In Isaiah 1:18, we see the re-creation dynamic in God’s helping us to understand how salvation works and the wonderful similes with which the Master Poet illustrates the way to perceive that work of salvation.  “Come now, let us reason together, though your sins are like scarlet, they shall be as white as snow; though they are red like crimson, they shall become like wool. I used to focus on the later part of that verse, especially as I looked out my winter window on a freshly fallen snow…God has purified me in that visual way…my sins are gone.  They are not just covered up like the animal sacrifices of Old Testament worth, but taken away in that one-time “tetelestai- it is finished, once for all” fashion. However, in my latest reading, I observed something new, something amazingly relational in that first part.

“Come let us reason together,” caught my attention, and for good reason.  I am an English teacher at a classical Christian school. A classical school is one in which there is a Trivium of learning stages:  Grammar, Logic or Dialectic and Rhetoric.  We tailor our teaching to the way students learn as well as their developmental stage all to a culmination of the writing, presentation and defense of their thesis on a topic of their choice. We don’t just cram facts down our students’ throats and let that be the end of it, only for students to spit facts back out on a test. We teach them how to think. Though in the Grammar stage we do focus on chants, songs, and rhymes to helps students remember, as this is the age where the acquiring of facts is a thrill and a welcomed challenge. It goes much further than that.  Logic is the stage where the student is more apt to argue and seek proof for assertions.  Students are naturally “pert” and this feisty argumentative stage is not wasted in the Classical school and is actually used to develop the dialectic ability to logically prove their point or stand.  It develops the mind to search for truth and the reason behind the why or how.  Students at this stage actually try to stump the teacher, not with a disrespectful air, but as one wresting with their minds and enjoying the grappling game of it all. We have discussions on topics that are difficult and mentally or ethically challenging.  There are many opportunities to look to logic and reason. It is far different than the emotional knee-jerk reaction of much of the drivel displayed on social media.  Finally in the Rhetoric stage, we train the minds to now take the facts and the arguments and defend with precision in two ways.  First the student must exquisitely write their research paper complete with strong support and then to present that paper with rhetorical articulation to persuade the audience. They include a thoughtful refutation and a focus on Truth, Beauty, and Goodness embodying that source: God and his Word within a biblical worldview. 
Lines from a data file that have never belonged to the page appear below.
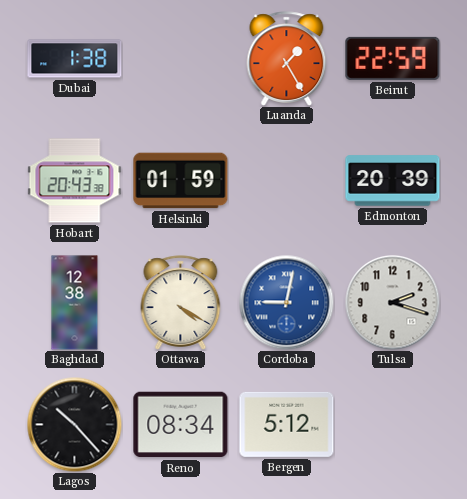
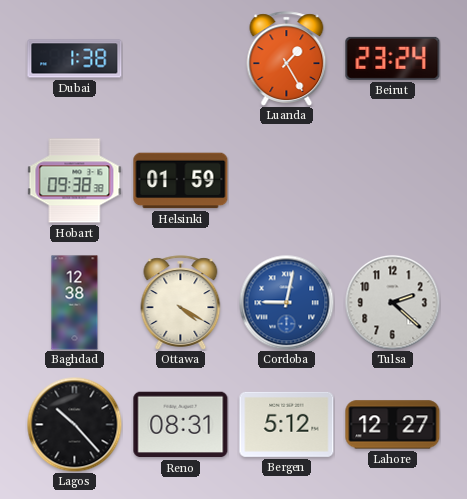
Beirut: 22:59 -> 23:24
Hobart: 20:43 -> 09:38
Edmonton: 20:39 -> none
Tulsa: 2:18 -> 2:22
Reno: 08:34 -> 08:31
Lahore: none -> 12:27
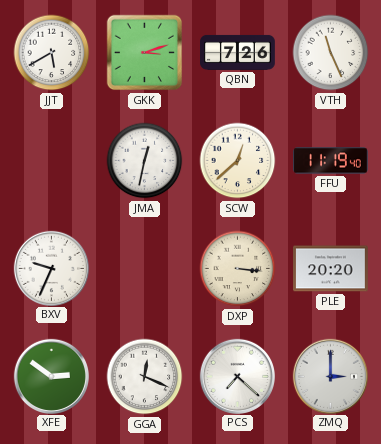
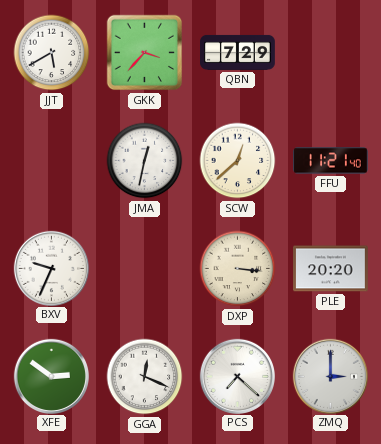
GKK: 3:12 -> 3:37
QBN: 7:26 -> 7:29
VTH: 11:26 -> none
FFU: 11:19 -> 11:21
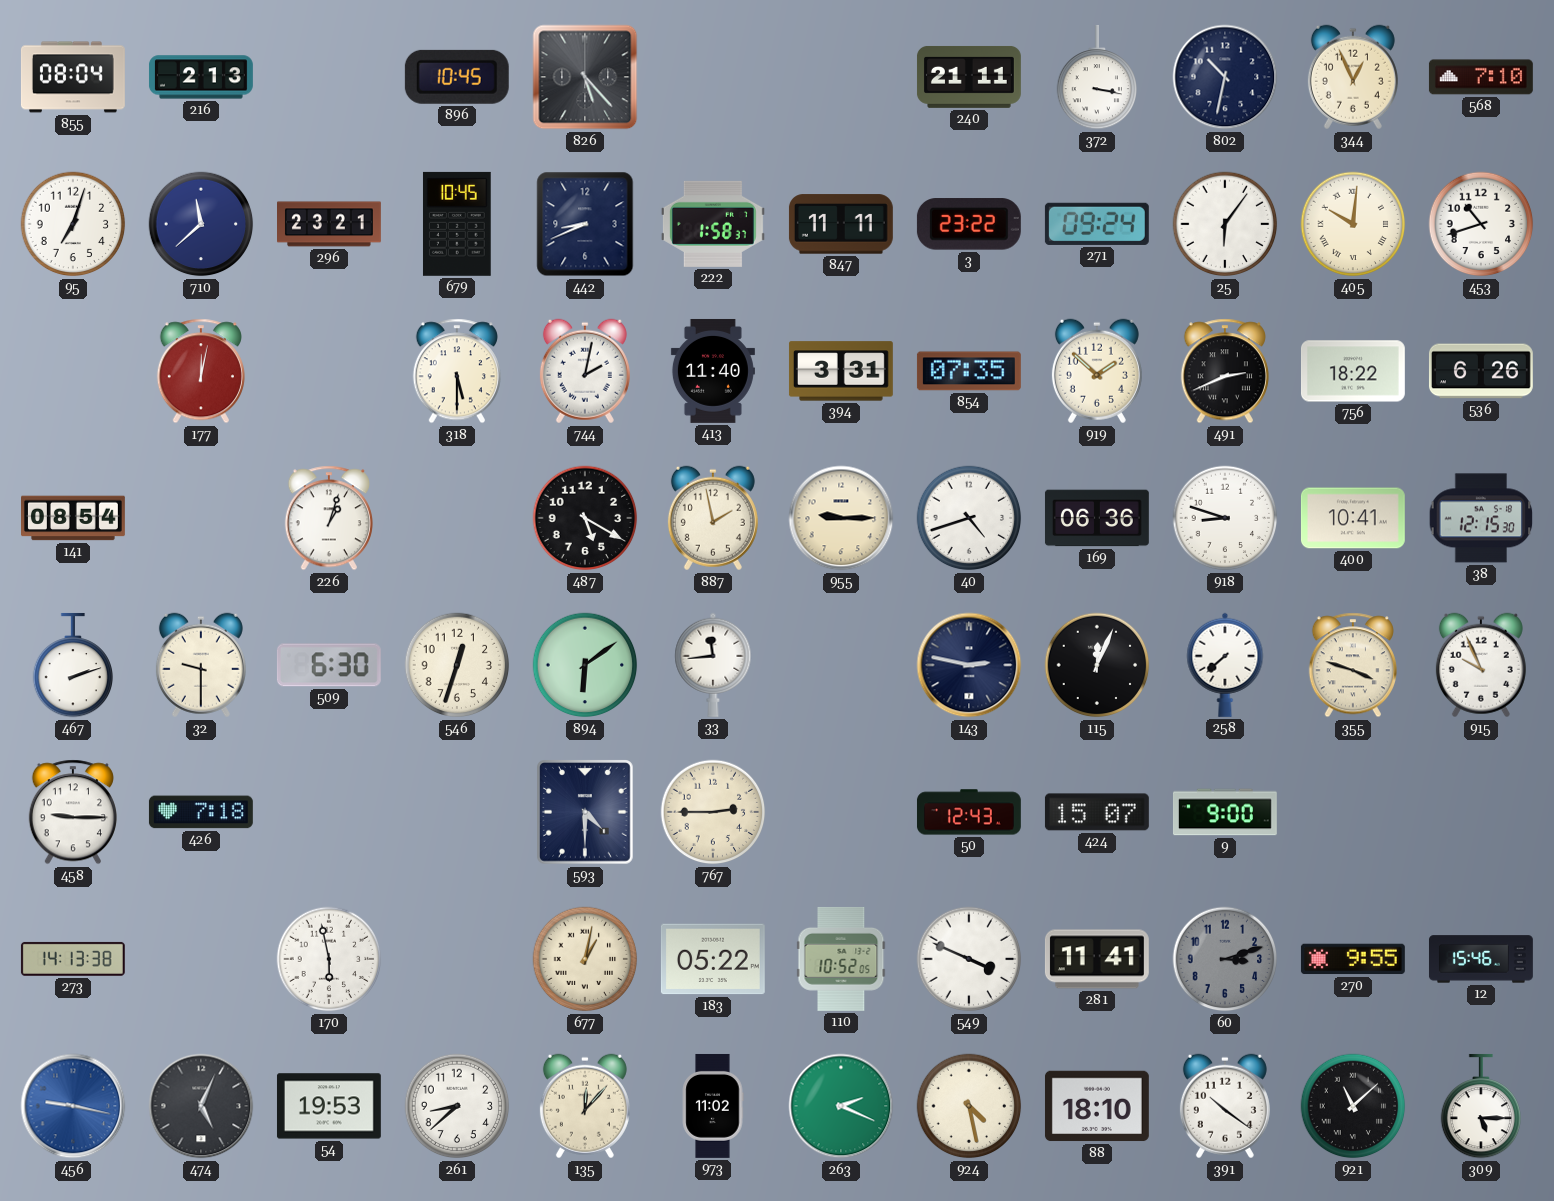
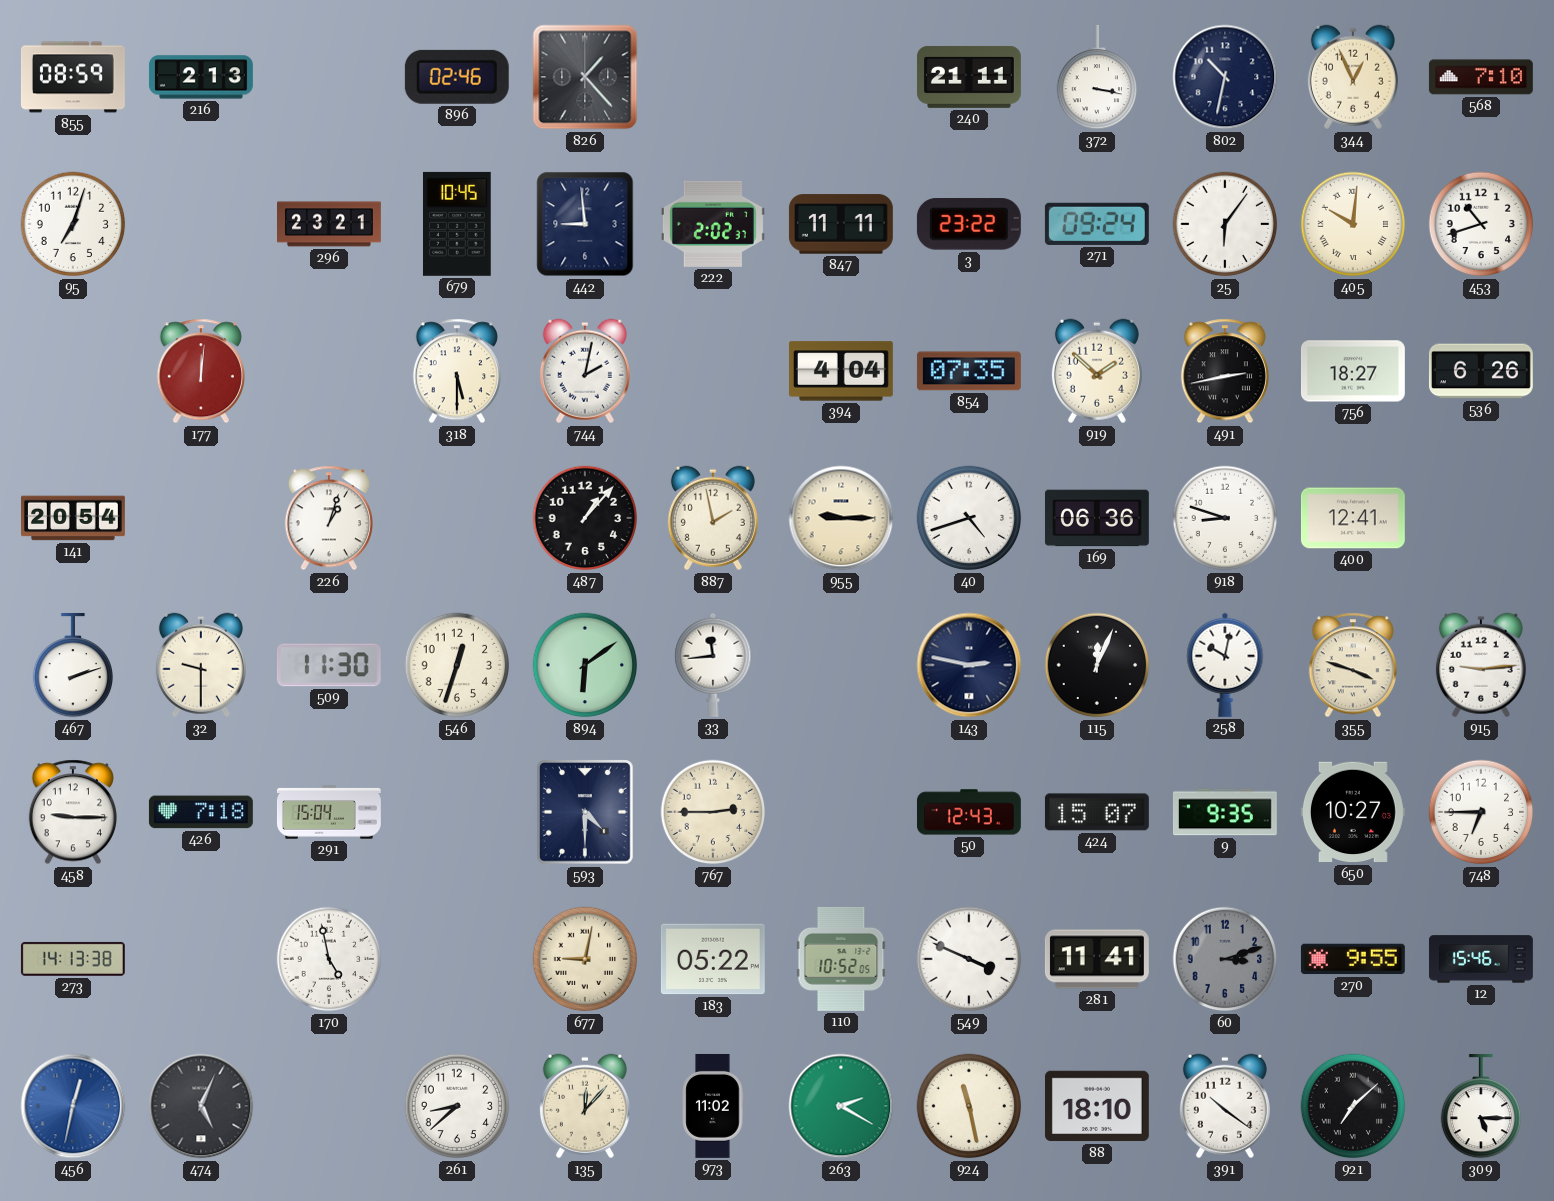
855: 08:04 -> 08:59
896: 10:45 -> 02:46
826: 5:23 -> 1:23
710: 11:38 -> none
442: 8:41 -> 8:59
222: 1:58 -> 2:02
177: 12:02 -> 12:01
413: 11:40 -> none
394: 3:31 -> 4:04
491: 2:41 -> 2:43
756: 18:22 -> 18:27
141: 08:54 -> 20:54
487: 5:20 -> 1:07
400: 10:41 -> 12:41
38: 12:15 -> none
509: 6:30 -> 11:30
258: 7:38 -> 10:02
915: 9:56 -> 9:14
291: none -> 15:04
9: 9:00 -> 9:35
650: none -> 10:27
748: none -> 6:45
170: 5:58 -> 4:58
677: 1:02 -> 9:02
456: 9:17 -> 12:32
54: 19:53 -> none
263: 2:19 -> 2:20
924: 4:28 -> 11:28
921: 11:08 -> 7:08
This reasoning together is something our students do all the time. So, when I saw this in Isaiah, I was struck with how much God wants this same learning relationship with us. In a sort of sweet Socratic exchange, He is acknowledging we are rational creatures who want and need to reason. He even gives us figurative language to get a profound glimpse of what His salvation looks like and what it means to us. There are many instances in the Scriptures like Job 38 or 39, God as Father or as the Son, asks probing questions to help analyze the depth of who he is and his mind and heart for us. He wants us as good students sitting at his feet, like Mary who chose the better part.

Though so simple I also love that he personally invites us to come to him and that we are not left alone to figure things out, but along with him as King, Teacher, Creator, Father –we are able to discover his beauty, truth, and goodness in this special summoning. It isn’t just about the information, but the relationships that develop over the reasoning and wisdom which God has told us to seek over and over in His Word.  I know when I invite my students to reconcile their minds to difficult topics, it is done with a loving care for them to do what God commands here: “Come, let us reason together”.  It is not just the evidence I want them to know, but beyond that to ponder and stretch their minds into a world of understanding.  This is the sweet personal connection between the Heavenly father and his earthy pupils, all within reason and beyond.